In the final chapter of the collection, Michael Zweig gives a brief overview of the transition of AFL-CIO policies in the US following the election of the “New Voices” slate in 1995, and how the Federations outlook towards internationalism has followed suit. Specifically, Zweig argues that the impressive US Labor Against the War (USLAW) campaign (of which he continues to play an important role) provides a model for the nucleus of a new brand of international labor solidarity. Though, in this reviewers opinion, Zweig’s overview of the evolution of AFL-CIO foreign policy is a bit optimistic (he has a footnote concerning the AFL-CIO’s Solidarity Center and the short-lived 2002 coup in Venezuela), the discussion of USLAW and their important role in opposing a wide range of actions in Iraq and how that can be translated into a new culture of global labor solidarity are important and well taken.

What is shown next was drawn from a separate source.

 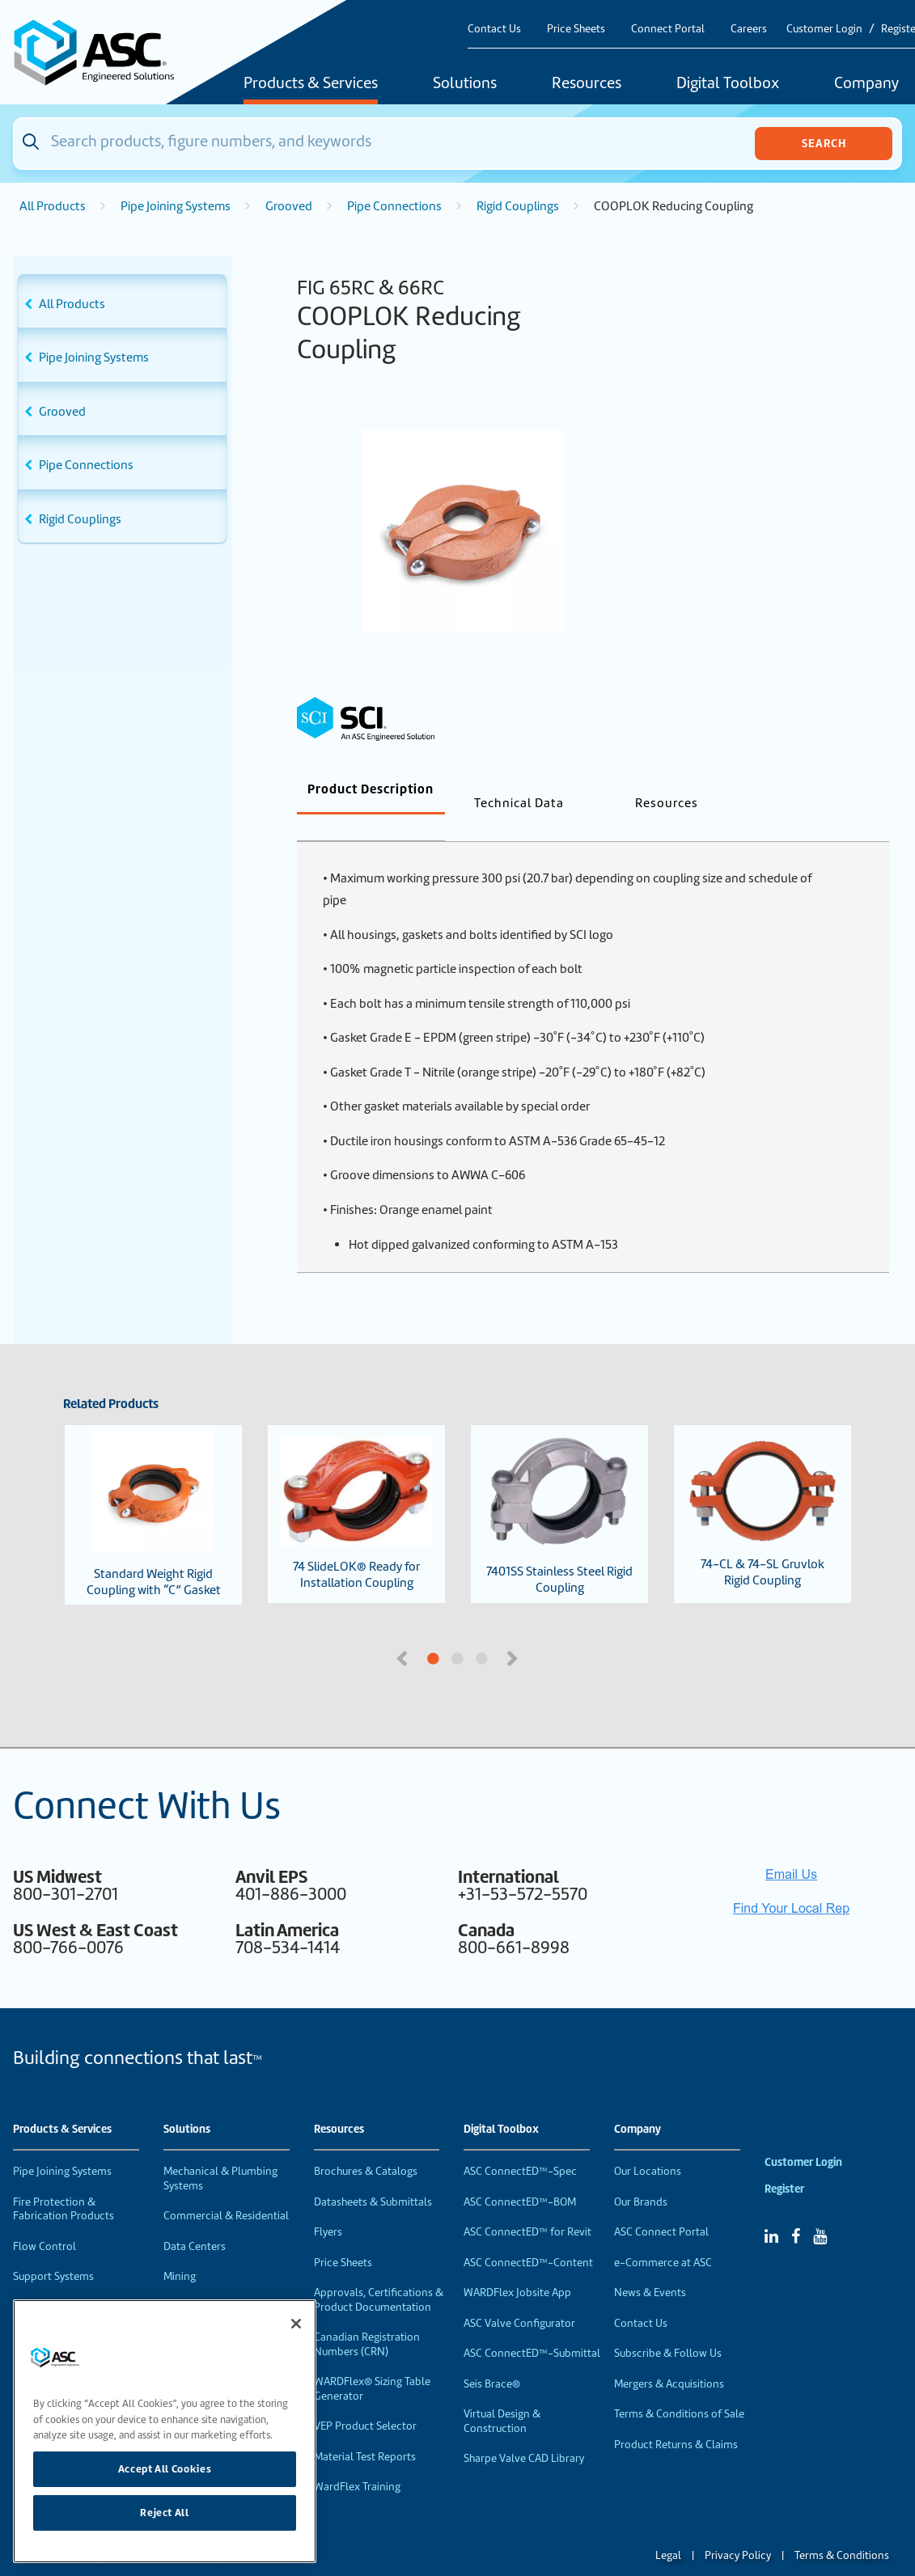 I want to click on Legal, so click(x=668, y=2529).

However, perhaps the most interesting piece in the collection is by Timothy Ryan, who brings his own experiences working for the AFL-CIOs Solidarity Center (ACILS) to the volume. Ryan, currently the Asia Regional Program Director for the ACILS, describes the evolution of Bangladeshi unions (historically adjuncts of the two major political parties) and especially the explosive growth of independent unions in the past five years in the wake of numerous preventable tragedies (including the Rana Plaza disaster). Ryan argues four factors (technical training, external leverage, opportunism, and presence) are critical for creating independent and powerful unions, which clearly is a necessary starting point for building global labor solidarity. Moreover, he provides insight into what the ACILS does around the globe, and illuminates the ways in which critiques of the ACILS as an adjunct to the US state need to be nuanced.

In sum, Building Global Labor Solidarity in a Time of Accelerating Globalization is an important read for scholars and activists interested in different strategies and methods for working towards increasing solidarity. The examples discussed within give optimism for the ways in which organized labor can break free of the bonds of business unionism and vie for more than just a larger piece of the pie. From the challenges to the Canadian CLC from the rank-and- file in Canada, to the founding of the anti-imperialist KMU under dictatorship, and the actions of USLAW to connect in solidarity with Iraqi workers under occupation, there is much to be learned here. In a world that is becoming increasingly interconnected in terms of value chains and the movement of capital, we are also seeing a resurgence of nativism and xenophobia in the United States and Europe that poses a serious threat to cooperation by the world’s workers. It would be wise for those interested in a better world for all to take note of the strategies and concepts presented in this collection.